Kneeling in the dust with my patient’s foot propped on my lap was my first experience of First Aiding in Calais. I was cleaning and dressing the wound of a refugee who had been injured falling off a truck.
I got my first aid qualification during my professional scuba diving training which I recently completed in Mexico. I was living the diver’s dream in the Caribbean before COVID-19 sent me home. With no work as a diver or my other job as a church organist in London, I returned to France where I’ve volunteered several times before.
The simple medical kit that comes with us when we visit the temporary camp areas in Calais and Dunkirk contains a basic selection of plasters, bandages, antiseptic and sanitizing creams. I’m volunteering with Care4Calais - an aid charity that operates in northern France. It was the only charity operating here for a while, as other organisations stopped work when Covid19 hit France. Mainly we distribute food, clothing, tents and sleeping bags, and in normal times we’re usually joined by another organisation - First Aid Support Team. However, these qualified medics are not here at present: my fellow first-aider, who is a furloughed land mine-clearer, and I are the best we’ve got for the moment.

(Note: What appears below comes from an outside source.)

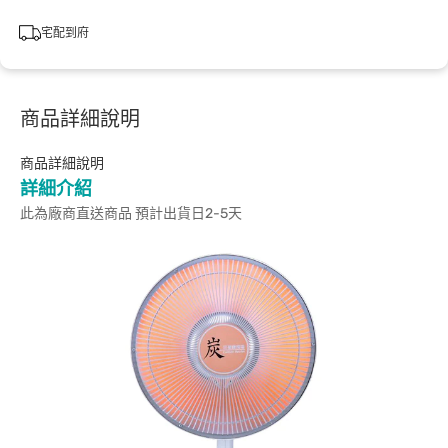
宅配到府
商品詳細說明
商品詳細說明
詳細介紹
此為廠商直送商品 預計出貨日2-5天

As we were setting up the portable handwash station and a generator for phone charging, a man approached me with his hood up and his hand on his face. He’d just seen me giving a plaster to a little boy who had a cut on his foot. “Doctor?” he asked. I showed him the sign we have in Kurdish which says: I’m not a doctor, just a first aider. He took the hand away from his face and I could see how swollen his cheek was: he had an awful tooth infection. “Ouch! That’s very bad.” All I could do was give him printed directions to the hospital clinic which wouldn’t be open until the next day, and a mask to wear while he was there. I can’t imagine how long that night felt as he tried to sleep through the pain.
Later the same week, my friend talked to a guy with sore feet. He took his shoes off and showed her quite a bad case of athlete’s foot. It’s not surprising that he had this fungal infection, as it’s difficult to keep clean when you’re living in a tent which is subject to clearance by the police at a moment’s notice. He was wearing his shoes without socks. My friend spent a long time with him, cleaning his feet and chatting. The Google translate app meant that they could communicate, and she could wish him a happy Eid. The personal level of care she could provide to him was a special moment of service - she could give him her full attention and tend to him in what is by necessity a tactile way, which is so rare at the moment. This was important for her too, as she is unable to perform her usual job but this way could still feel a commitment to a humanitarian cause during this time.
It was a difficult decision for both of us to travel to France. The risk to ourselves of contracting the virus whilst away from home, as well as being away from family that may need help, and the personal financial cost to volunteer, preyed on our minds beforehand.
Working here in France has many challenges. So far, Covid19 has not been obvious in the informal camps, but if it arrives, the inability to keep social distancing rules or wash frequently could lead to a rapid spread.Communicating whilst wearing extensive PPE is difficult enough with fellow volunteers, and even more challenging when there’s a language barrier too. But the small amount of comfort we are able to provide by sitting with someone, giving them our full attention, listening to their problem and trying to find a solution, provides a connection that many people during this time are unable to have.
Being able to share this work with other volunteers of different ages and backgrounds is a reward too. I am so grateful to all the health professionals who are working hard in such extreme situations in hospitals and elsewhere, and I’m humbled to be able to use my training in this small way.